Let the equation of the circle is `x^(2) + y^(2) - 2x-4y + 1 = 0` A line through `P(alpha, -1)` is drawn which intersect the given circle at the point A and B. if PA PB has the minimum value then the value of `alpha` is.

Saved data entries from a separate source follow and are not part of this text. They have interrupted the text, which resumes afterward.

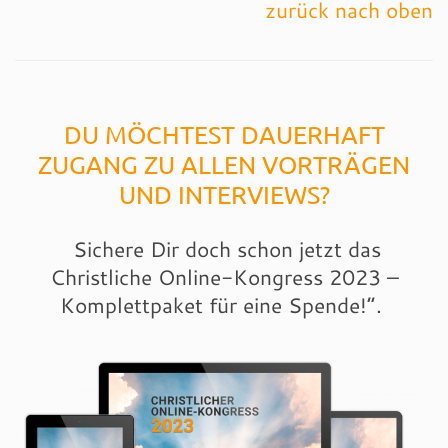
zurück nach oben
DU MÖCHTEST DAUERHAFT
ZUGANG ZU ALLEN VORTRÄGEN
UND INTERVIEWS?
Sichere Dir doch schon jetzt das
Christliche Online-Kongress 2023 –
Komplettpaket für eine Spende!“.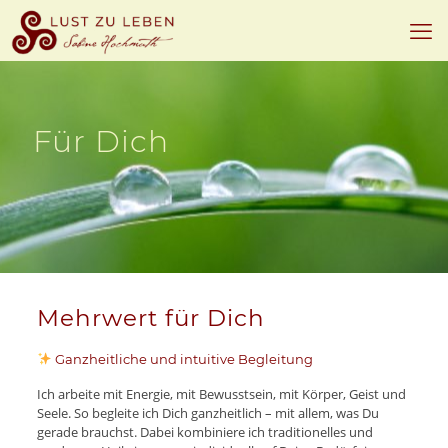
Für Dich
Mehrwert für Dich
Ganzheitliche und intuitive Begleitung
Ich arbeite mit Energie, mit Bewusstsein, mit Körper, Geist und
Seele. So begleite ich Dich ganzheitlich – mit allem, was Du
gerade brauchst. Dabei kombiniere ich traditionelles und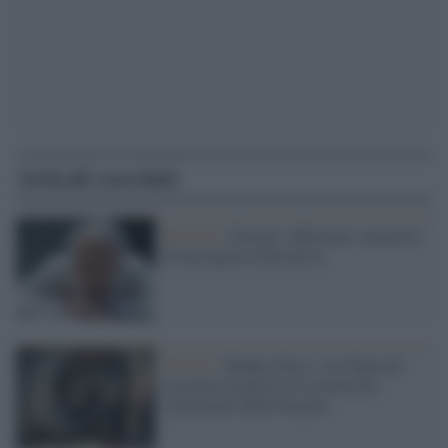
Articoli correlati
Ricordo /
Giorgio Albertazzi, memorie
di una figura controversa
Firenze /
Bunker Kiev: così Massini
racconta la guerra in Ucraina dal
sotterraneo della Pergola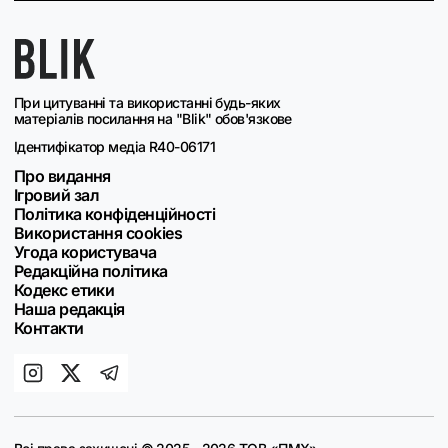
При цитуванні та використанні будь-яких
матеріалів посилання на "Blik" обов'язкове
Ідентифікатор медіа R40-06171
Про видання
Ігровий зал
Політика конфіденційності
Використання cookies
Угода користувача
Редакційна політика
Кодекс етики
Наша редакція
Контакти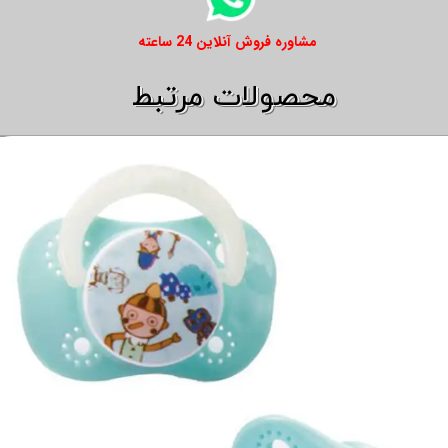
​​مشاوره فروش آنلاین 24 ساعته
​​محصولات مرتبط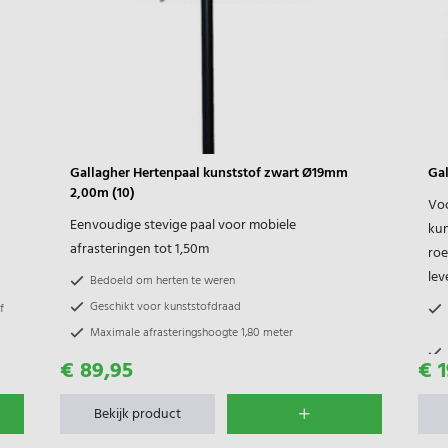
Gallagher Hertenpaal kunststof zwart Ø19mm
Gal
2,00m (10)
Voo
Eenvoudige stevige paal voor mobiele
kun
afrasteringen tot 1,50m
roe
lev
Bedoeld om herten te weren
Geschikt voor kunststofdraad
f
Maximale afrasteringshoogte 1,80 meter
€ 89,95
€ 1
Bekijk product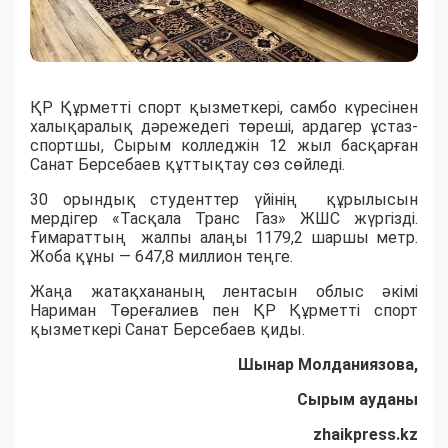
ҚР Құрметті спорт қызметкері, самбо күресінен
халықаралық дәрежедегі төреші, ардагер ұстаз-
спортшы, Сырым колледжін 12 жыл басқарған
Санат Берсебаев құттықтау сөз сөйледі.
30 орындық студенттер үйінің құрылысын
мердігер «Тасқала Транс Газ» ЖШС жүргізді.
Ғимараттың жалпы алаңы 1179,2 шаршы метр.
Жоба құны — 647,8 миллион теңге.
Жаңа жатақхананың лентасын облыс әкімі
Нариман Төреғалиев пен ҚР Құрметті спорт
қызметкері Санат Берсебаев қиды.
Шынар Молданиязова
,
Сырым ауданы
zhaikpress.kz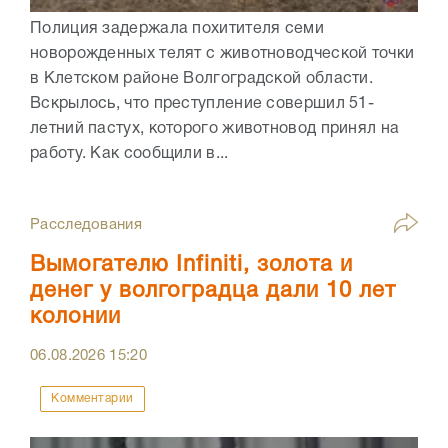
Полиция задержала похитителя семи
новорожденных телят с животноводческой точки
в Клетском районе Волгоградской области.
Вскрылось, что преступление совершил 51-
летний пастух, которого животновод принял на
работу. Как сообщили в...
Расследования
Вымогателю Infiniti, золота и
денег у волгоградца дали 10 лет
колонии
06.08.2026
15:20
Комментарии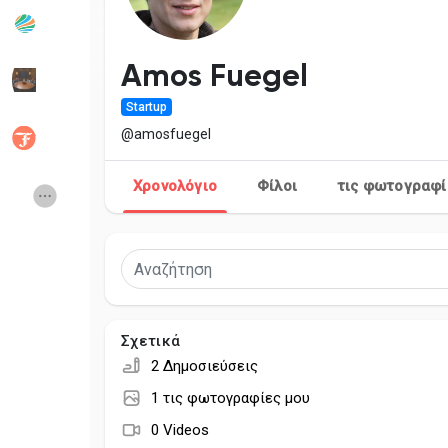
Δημοφιλείς δημοσιεύσεις
Discover Posts
Amos Fuegel
Startup
Developers
Social Networth O
@amosfuegel
Χρονολόγιο
Φίλοι
τις φωτογραφί
Creator Commerce
Launch Startup
Global News
Creator Award
Talkfever App
Σχετικά
2 Δημοσιεύσεις
1 τις φωτογραφίες μου
0 Videos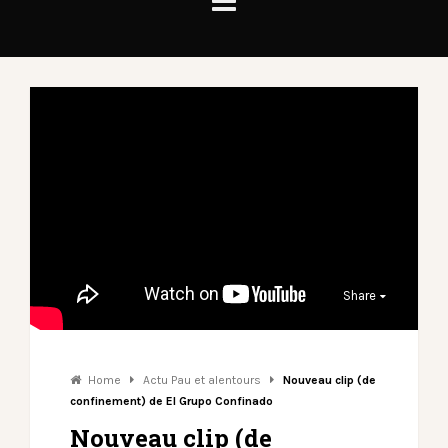
Share
Home
Actu Pau et alentours
Nouveau clip (de
confinement) de El Grupo Confinado
Nouveau clip (de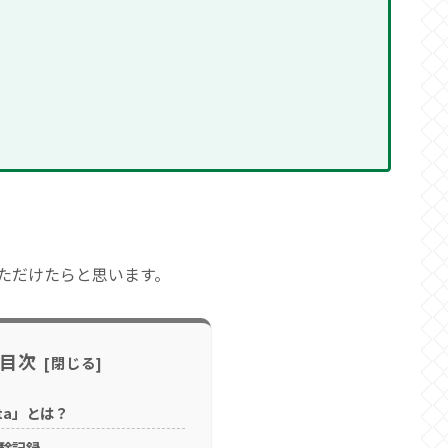
ただけたらと思います。
目次
ta」とは？
体験記録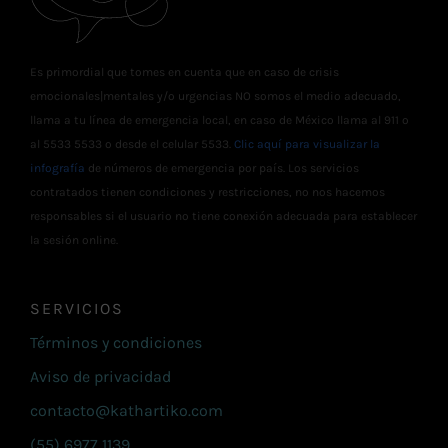
Es primordial que tomes en cuenta que en caso de crisis
emocionales|mentales y/o urgencias NO somos el medio adecuado,
llama a tu línea de emergencia local, en caso de México llama al 911 o
al 5533 5533 o desde el celular 5533.
Clic aquí para visualizar la
infografía
de números de emergencia por país. Los servicios
contratados tienen condiciones y restricciones, no nos hacemos
responsables si el usuario no tiene conexión adecuada para establecer
la sesión online.
SERVICIOS
Términos y condiciones
Aviso de privacidad
contacto@kathartiko.com
(55) 6977 1139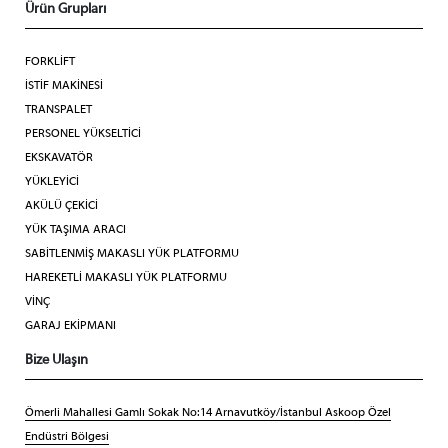
Ürün Grupları
FORKLİFT
İSTİF MAKİNESİ
TRANSPALET
PERSONEL YÜKSELTİCİ
EKSKAVATÖR
YÜKLEYİCİ
AKÜLÜ ÇEKİCİ
YÜK TAŞIMA ARACI
SABİTLENMİŞ MAKASLI YÜK PLATFORMU
HAREKETLİ MAKASLI YÜK PLATFORMU
VİNÇ
GARAJ EKİPMANI
Bize Ulaşın
Ömerli Mahallesi Gamlı Sokak No:14 Arnavutköy/İstanbul Askoop Özel
Endüstri Bölgesi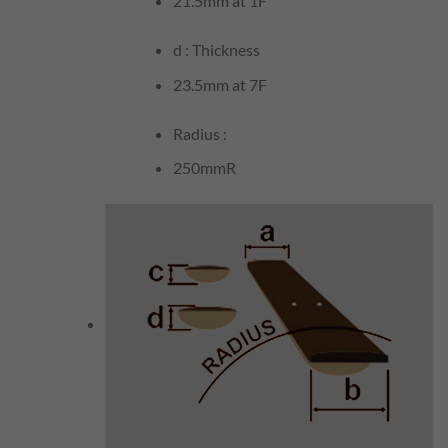
21.5mm
at 1F
d : Thickness
23.5mm
at 7F
Radius :
250mmR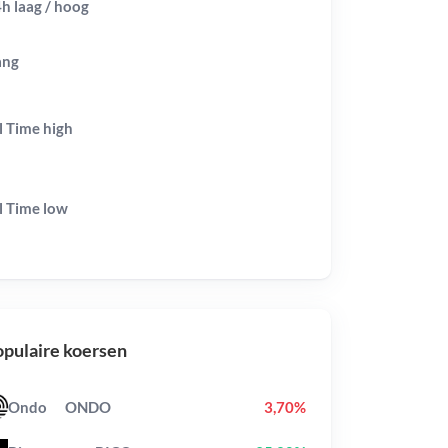
h laag / hoog
ang
l Time
high
l Time
low
pulaire koersen
Ondo
ONDO
3,70%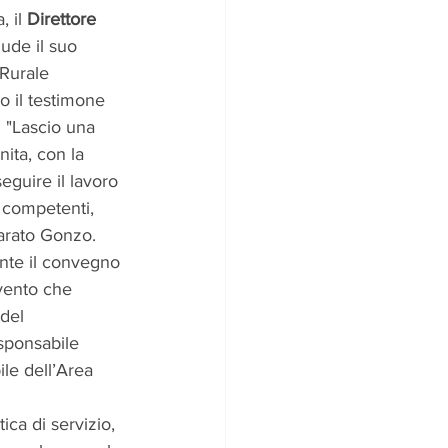
 il 
Direttore 
ude il suo 
Rurale 
o il testimone 
. "Lascio una 
ita, con la 
eguire il lavoro 
 competenti, 
iarato Gonzo.
nte il convegno 
vento che 
del 
esponsabile 
ile dell’Area 
ca di servizio,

To solve the problem, we need to find the value of \( \alpha \) such that the product \( PA \cdot PB \) is minimized, where \( P(\alpha, -1) \) is a point from which a line intersects the circle at points \( A \) and \( B \). ### Step-by-Step Solution: 1. **Rewrite the Circle Equation**: The given equation of the circle is: \[ x^2 + y^2 - 2x - 4y + 1 = 0 \] We can rearrange it to find the center and radius of the circle. 2. **Complete the Square**: For the \( x \) terms: \[ x^2 - 2x = (x - 1)^2 - 1 \] For the \( y \) terms: \[ y^2 - 4y = (y - 2)^2 - 4 \] Substituting these into the circle equation gives: \[ (x - 1)^2 - 1 + (y - 2)^2 - 4 + 1 = 0 \] Simplifying this, we have: \[ (x - 1)^2 + (y - 2)^2 = 4 \] Thus, the center of the circle is \( (1, 2) \) and the radius \( r = 2 \). 3. **Find the Distance from Point \( P \) to the Center**: The distance \( PT \) from point \( P(\alpha, -1) \) to the center \( C(1, 2) \) is calculated using the distance formula: \[ PT = \sqrt{(\alpha - 1)^2 + (-1 - 2)^2} = \sqrt{(\alpha - 1)^2 + 9} \] 4. **Use the Tangent-Secant Theorem**: According to the tangent-secant theorem, we have: \[ PA \cdot PB = PT^2 \] Therefore: \[ PA \cdot PB = (\sqrt{(\alpha - 1)^2 + 9})^2 = (\alpha - 1)^2 + 9 \] 5. **Minimize the Expression**: We need to minimize: \[ f(\alpha) = (\alpha - 1)^2 + 9 \] The minimum value of \( f(\alpha) \) occurs when \( (\alpha - 1)^2 \) is minimized, which is at \( \alpha = 1 \). 6. **Verify the Minimum**: To confirm that this is a minimum, we can take the second derivative: \[ f'(\alpha) = 2(\alpha - 1) \] Setting \( f'(\alpha) = 0 \) gives \( \alpha = 1 \). The second derivative: \[ f''(\alpha) = 2 > 0 \] indicates that \( f(\alpha) \) is concave up, confirming a minimum at \( \alpha = 1 \). ### Final Answer: The value of \( \alpha \) for which \( PA \cdot PB \) has the minimum value is: \[ \alpha = 1 \]